とくに1番目「取引先から消費税分を支払ってもらえない」、8番目「個人事業者、または免税事業者であることを理由に消費税率引き上げ分を支払ってもらえていない」が気になりますね。
「個人事業主だから消費税は関係ない」、「免税事業者だから関係ない」、と思っていませんか?

個人事業主には消費税分を支払わないというのはおかしい

個人事業主で、しかもやっている仕事が、作家、インストラクター、コンサルタントなど、モノの受け渡しではなくサービスの提供だと消費税は関係ないかな、と思ってしまうかもしれません。
複数の会社と契約しているアドバイザーはサラリーマンみたいなものだから消費税は関係ない、と思っているかもしれませんね。
どちらも間違いです。
個人事業主が行ったサービスは、ちゃんと消費税がかかる取引ですからね。

免税事業者も消費税を別途請求すべし

免税事業者というのは取引先から預かった消費税を国に納める義務がない事業者のことをいいます。
免税事業者とは?と書き始めると、コラム1つでも収まらないくらいです。
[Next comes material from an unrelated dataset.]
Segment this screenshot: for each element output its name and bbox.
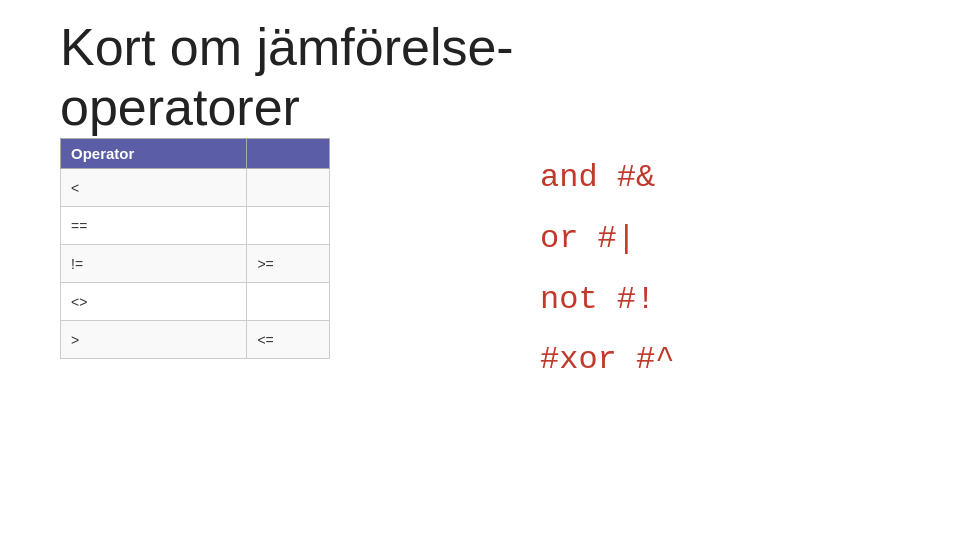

ここでは、事業を始めた人で、開業後まだ1,2年目の人や、2年前の売上が1,000万円以下の個人事業主さんは免税事業者であることが多い、と考えてください。

この免税事業者が請求額に上乗せした消費税額は、国に納めるのではなく、懐に収まります。

だから、「消費税率のアップ分をもらえなくても実害はない」、「アップしてもらえたら、ラッキー」と一瞬思ってしまうかもしれません。
それは大きな間違いです。
消費税率がアップするときには、原材料、水道光熱費、交通費など仕事のための支出全般が消費税の増税に伴ってアップします。

正しく消費税増税分を請求しなければ、利益が減ります。

消費税転嫁対策室というのもある

先にも書きましたが、「消費税の転嫁拒否等に関する調査」の回答は任意ですから出さなくてもOK。

ただ、この調査票で悪質な企業を、匿名で通報できます。
裏面に、相手先法人事業者の名前を書き込む欄があります。指摘された法人には公正取引委員会と中小企業庁の指導が入ります。

中小企業庁の中に消費税転嫁対策室というもがあります。調査票に当てはまるようなことがあったときの相談窓口です。弱い立場だから、と泣き寝入りしちゃだめですよ。